### Exercise materials
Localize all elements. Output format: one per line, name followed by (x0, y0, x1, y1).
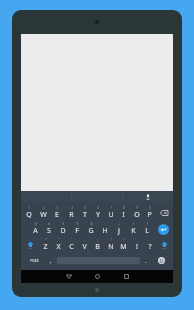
button[interactable]: Voice input (123, 191, 173, 202)
button[interactable]: Home button (95, 288, 99, 292)
button[interactable]: ? (143, 237, 156, 253)
staticText: 4 (71, 206, 73, 210)
staticText: * (45, 238, 47, 242)
button[interactable]: 2 (36, 204, 50, 221)
staticText: % (76, 222, 79, 226)
button[interactable]: & (84, 221, 98, 237)
button[interactable]: Shift (156, 237, 172, 253)
button[interactable]: 1 (22, 204, 36, 221)
staticText: F (75, 226, 79, 236)
staticText: $ (62, 222, 64, 226)
staticText: R (69, 210, 74, 220)
staticText: O (134, 210, 140, 220)
staticText: G (88, 226, 94, 236)
staticText: B (95, 242, 100, 252)
staticText: 6 (97, 206, 99, 210)
staticText: + (118, 222, 120, 226)
staticText: . (145, 257, 147, 265)
button[interactable]: 3 (50, 204, 64, 221)
staticText: ! (111, 238, 112, 242)
staticText: L (145, 226, 149, 236)
staticText: 0 (149, 206, 151, 210)
staticText: U (108, 210, 114, 220)
staticText: 7 (110, 206, 112, 210)
staticText: 3 (56, 206, 58, 210)
button[interactable]: ! (104, 237, 117, 253)
button[interactable]: ( (126, 221, 140, 237)
staticText: W (40, 210, 47, 220)
button[interactable]: 8 (117, 204, 130, 221)
staticText: , (50, 257, 52, 265)
button[interactable]: 5 (78, 204, 91, 221)
staticText: @ (34, 222, 37, 226)
button[interactable]: - (98, 221, 112, 237)
staticText: ) (147, 222, 148, 226)
button[interactable]: Enter (154, 221, 172, 237)
button[interactable]: Shift (22, 237, 39, 253)
staticText: C (69, 242, 74, 252)
staticText: ; (97, 238, 98, 242)
button[interactable]: . (140, 253, 152, 268)
staticText: ? (123, 238, 125, 242)
staticText: V (82, 242, 87, 252)
staticText: ?123 (30, 258, 39, 263)
button[interactable]: : (78, 237, 91, 253)
staticText: 5 (84, 206, 86, 210)
staticText: ( (133, 222, 134, 226)
button[interactable]: " (52, 237, 65, 253)
button[interactable]: 4 (64, 204, 78, 221)
button[interactable]: % (70, 221, 84, 237)
button[interactable]: Recent apps (112, 270, 141, 283)
button[interactable]: ' (65, 237, 78, 253)
button[interactable]: 6 (91, 204, 104, 221)
staticText: 2 (43, 206, 45, 210)
staticText: Q (26, 210, 32, 220)
staticText: K (131, 226, 136, 236)
button[interactable]: ; (91, 237, 104, 253)
button[interactable]: ! (130, 237, 143, 253)
button[interactable]: , (45, 253, 57, 268)
staticText: X (56, 242, 61, 252)
button[interactable]: ) (140, 221, 154, 237)
staticText: & (90, 222, 93, 226)
staticText: I (122, 210, 125, 220)
button[interactable]: Emoji (152, 253, 171, 268)
button[interactable]: 9 (130, 204, 143, 221)
staticText: J (118, 226, 120, 236)
staticText: - (105, 222, 106, 226)
button[interactable]: 7 (104, 204, 117, 221)
button[interactable]: Backspace (156, 204, 172, 221)
staticText: M (120, 242, 127, 252)
staticText: ' (71, 238, 72, 242)
button[interactable]: @ (29, 221, 42, 237)
staticText: S (47, 226, 51, 236)
staticText: 9 (136, 206, 138, 210)
staticText: ! (136, 242, 138, 252)
button[interactable]: $ (56, 221, 70, 237)
staticText: A (33, 226, 38, 236)
staticText: : (84, 238, 85, 242)
button[interactable]: ? (117, 237, 130, 253)
button[interactable]: Home (83, 270, 112, 283)
staticText: ? (148, 242, 152, 252)
staticText: Y (96, 210, 100, 220)
staticText: E (55, 210, 59, 220)
staticText: H (102, 226, 108, 236)
staticText: 8 (123, 206, 125, 210)
button[interactable]: # (42, 221, 56, 237)
staticText: 1 (28, 206, 30, 210)
staticText: # (48, 222, 50, 226)
button[interactable]: ?123 (23, 253, 45, 268)
button[interactable]: Back (54, 270, 83, 283)
button[interactable]: + (112, 221, 126, 237)
button[interactable]: * (39, 237, 52, 253)
staticText: " (58, 238, 60, 242)
button[interactable]: 0 (143, 204, 156, 221)
staticText: P (147, 210, 152, 220)
staticText: Z (43, 242, 48, 252)
staticText: D (60, 226, 66, 236)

### Problem to solve
Among the lines of the material above, find those with the word "Shift". Copy each one.

### Completed task
button[interactable]: Shift (156, 237, 172, 253)
button[interactable]: Shift (22, 237, 39, 253)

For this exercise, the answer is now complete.